Salliann Briggs

Personal information
- Full name: Salliann Briggs
- Born: 3 February 1984 (age 42) Grimsby, England
- Batting: Right-handed
- Bowling: Right-arm medium
- Role: Batter

Domestic team information
- 2001–2013: Yorkshire

Career statistics
| Competition | WLA | WT20 |
| Matches | 121 | 30 |
| Runs scored | 2,355 | 395 |
| Batting average | 21.80 | 17.17 |
| 100s/50s | 1/8 | 0/0 |
| Top score | 177 | 44 |
| Balls bowled | 23 | 24 |
| Wickets | 1 | 0 |
| Bowling average | 30.00 | – |
| 5 wickets in innings | 0 | 0 |
| 10 wickets in match | 0 | 0 |
| Best bowling | 1/14 | – |
| Catches/stumpings | 33/– | 5/– |
- Source: CricketArchive, 29 August 2022

= Salliann Briggs =

English cricketer and coach

Salliann Beams (born 3 February 1984) is an English former cricketer who played over 100 times in limited overs cricket in England, primarily for Yorkshire.
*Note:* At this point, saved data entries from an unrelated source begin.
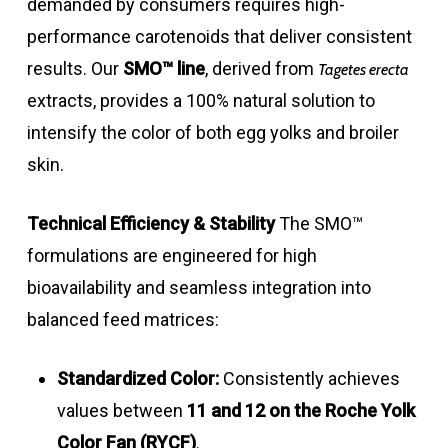
demanded by consumers requires high-
performance carotenoids that deliver consistent
results
.
Our
SMO™ line
, derived from
Tagetes erecta
extracts, provides a 100% natural solution to
intensify the color of both egg yolks and broiler
skin
.
Technical Efficiency & Stability
The SMO™
formulations are engineered for high
bioavailability and seamless integration into
balanced feed matrices
:
Standardized Color:
Consistently achieves
values between
11 and 12 on the Roche Yolk
Color Fan (RYCF)
.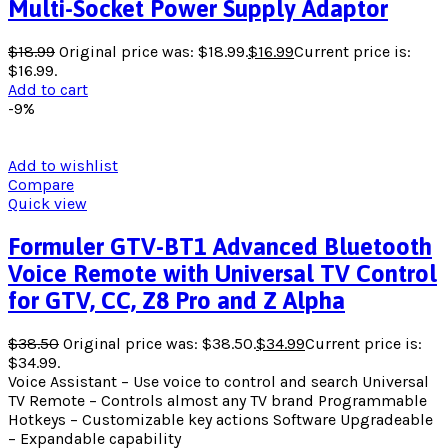
Multi-Socket Power Supply Adaptor
$
18.99
Original price was: $18.99.
$
16.99
Current price is:
$16.99.
Add to cart
-9%
Add to wishlist
Compare
Quick view
Formuler GTV-BT1 Advanced Bluetooth
Voice Remote with Universal TV Control
for GTV, CC, Z8 Pro and Z Alpha
$
38.50
Original price was: $38.50.
$
34.99
Current price is:
$34.99.
Voice Assistant – Use voice to control and search Universal
TV Remote – Controls almost any TV brand Programmable
Hotkeys – Customizable key actions Software Upgradeable
– Expandable capability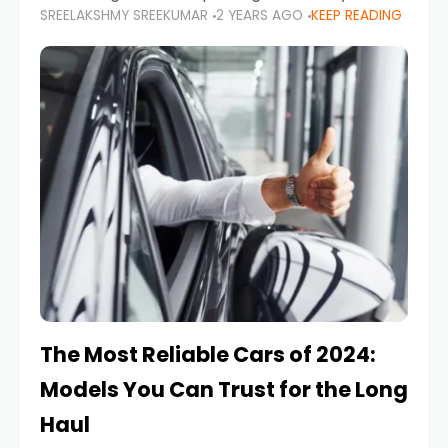
SREELAKSHMY SREEKUMAR
2 YEARS AGO
KEEP READING
from costly repairs, unwanted fines, and
stressful situations. Whether you’re navigating
tight city spaces,
The Most Reliable Cars of 2024:
Models You Can Trust for the Long
Haul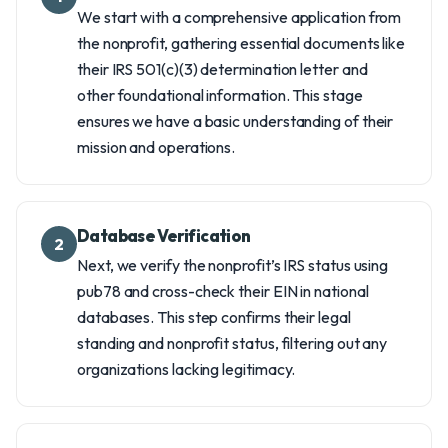
We start with a comprehensive application from
the nonprofit, gathering essential documents like
their IRS 501(c)(3) determination letter and
other foundational information. This stage
ensures we have a basic understanding of their
mission and operations.
Database Verification
2
Next, we verify the nonprofit’s IRS status using
pub78 and cross-check their EIN in national
databases. This step confirms their legal
standing and nonprofit status, filtering out any
organizations lacking legitimacy.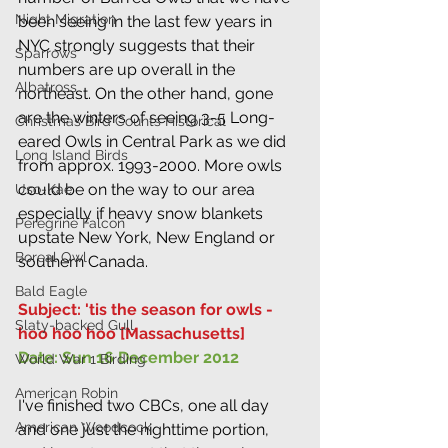
Night Migration
been seeing in the last few years in 
NYC strongly suggests that their 
Sparrows
numbers are up overall in the 
Albatross
northeast. On the other hand, gone 
are the winters of seeing 3-5 Long-
Christmas Bird Counts Historical
eared Owls in Central Park as we did 
Long Island Birds
from approx. 1993-2000. More owls 
could be on the way to our area 
Uso-Kae
especially if heavy snow blankets 
Peregrine Falcon
upstate New York, New England or 
Boreal Owl
southern Canada.
Bald Eagle
Subject: 'tis the season for owls - 
Slaty-backed Gull
hoo hoo hoo [Massachusetts]
Date: Sun 16 December 2012
World War 1 Birding
American Robin
I've finished two CBCs, one all day 
American Woodcock
and one just the nighttime portion,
After retiring, she worked as part of the England women development programme, in connection with the under-19s, and also worked as the head coach at Loughborough University and Loughborough Lightning.

In March 2018, Briggs was named as the head coach for the WBBL Hobart Hurricanes and the WNCL Tasmanian Tigers. During her tenure at the Hurricanes, Briggs has coached the team to finish last (2018–19), second last (2019–20) and last (2020–21) on the WBBL ladder.